Passa i pomeriggi in compagnia di sua madre, chiusa in una casa di riposo con la mente persa nelle nebbie della demenza senile.

Lui, che fin da piccolo ha sempre avuto un animo volto alla tristezza e sensibile a tutte le storture del mondo, perde anche quelle ancore salde che riuscivano a mantenerlo legato alla vita.

Se trovava un uccellino con un’ala rotta in giardino gli veniva il magone…Era come se avesse sempre qualche ferita aperta…sempre preoccupato che gli uomini non fossero buoni abbastanza gli uni con gli altri. Diceva: quando diventerò grande voglio essere buono, col mondo…perchè il mondo soffriva, soffriva eccome…gli è sempre piaciuto tanto il crepuscolo…”

Tutti i pensieri bui che da sempre lo accompagnano prendono così il sopravvento fino alla più completa epifania: il mondo non ha più senso, la vita non da più alcuna gioia.

La soluzione viene dunque da sé: suicidio. Ma come fare?
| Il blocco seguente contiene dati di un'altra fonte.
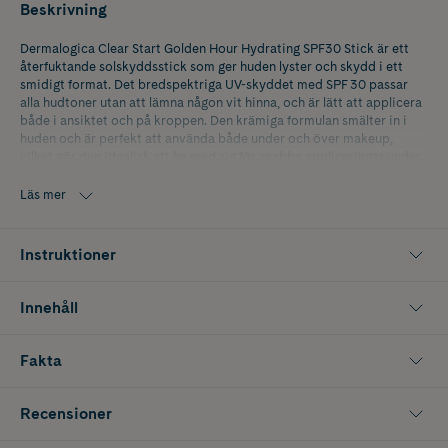
Beskrivning
Dermalogica Clear Start Golden Hour Hydrating SPF30 Stick är ett
återfuktande solskyddsstick som ger huden lyster och skydd i ett
smidigt format. Det bredspektriga UV-skyddet med SPF 30 passar
alla hudtoner utan att lämna någon vit hinna, och är lätt att applicera
både i ansiktet och på kroppen. Den krämiga formulan smälter in i
huden och är perfekt att använda både under och över makeup,
vilket gör den idealisk att ha med sig för snabba appliceringar under
dagen.
Läs mer
Solskyddsstiftet innehåller pilbarksextrakt, som är en naturlig källa
till salicylsyra, vilket gör det särskilt lämpligt för dig med blandhy
eller tendens till tilltäppta porer. Squalane och jojobafröolja tillför
Instruktioner
näring och mjukgör utan att täppa till huden. Resultatet blir en fräsch,
återfuktad hud med naturlig glow och effektivt skydd mot solens
skadliga strålar.
Innehåll
Innehåller 19 g
Fakta
Recensioner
Anche in questa decisione estrema, infatti, il pensiero di Jonas va sempre ai suoi affetti. Come riuscire a sparire dando il minor dolore possibile? Bisogna organizzare il suicidio perfetto.

Non vuole che sua figlia scopra il suo cadavere e, pertanto, decide di andare a morire all’estero. E quale miglior posto se non un paese appena uscito dalla guerra? Ci sono molte morti di civili anche quando una guerra risulta formalmente finita!
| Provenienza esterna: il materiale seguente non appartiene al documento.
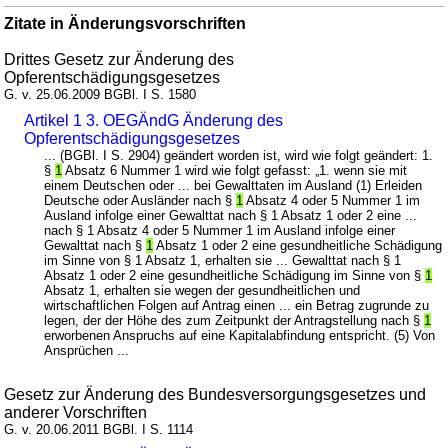
Zitate in Änderungsvorschriften
Drittes Gesetz zur Änderung des
Opferentschädigungsgesetzes
G. v. 25.06.2009 BGBl. I S. 1580
Artikel 1 3. OEGÄndG Änderung des
Opferentschädigungsgesetzes
... (BGBl. I S. 2904) geändert worden ist, wird wie folgt geändert: 1.
§
1
Absatz 6 Nummer 1 wird wie folgt gefasst: „1. wenn sie mit
einem Deutschen oder ... bei Gewalttaten im Ausland (1) Erleiden
Deutsche oder Ausländer nach §
1
Absatz 4 oder 5 Nummer 1 im
Ausland infolge einer Gewalttat nach § 1 Absatz 1 oder 2 eine ...
nach § 1 Absatz 4 oder 5 Nummer 1 im Ausland infolge einer
Gewalttat nach §
1
Absatz 1 oder 2 eine gesundheitliche Schädigung
im Sinne von § 1 Absatz 1, erhalten sie ... Gewalttat nach § 1
Absatz 1 oder 2 eine gesundheitliche Schädigung im Sinne von §
1
Absatz 1, erhalten sie wegen der gesundheitlichen und
wirtschaftlichen Folgen auf Antrag einen ... ein Betrag zugrunde zu
legen, der der Höhe des zum Zeitpunkt der Antragstellung nach §
1
erworbenen Anspruchs auf eine Kapitalabfindung entspricht. (5) Von
Ansprüchen ...
Gesetz zur Änderung des Bundesversorgungsgesetzes und
anderer Vorschriften
G. v. 20.06.2011 BGBl. I S. 1114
Finirà così all’Hotel Silence, con un solo cambio di vestiti, pronto a rimanerci soltanto una notte, quanto basta per il suo piano perfetto.

L’incontro con gli abitanti dell’hotel, soprattutto con i due giovani gestori, però, farà slittare, un giorno alla volta, il suo appuntamento con la morte…

L’opera

Con quest’opera il panorama letterario si arricchisce di un libro delicato, a volte ironico, e sicuramente essenziale. Le parole che man mano si insinuano nella sensibilità del lettore sono come una carezza.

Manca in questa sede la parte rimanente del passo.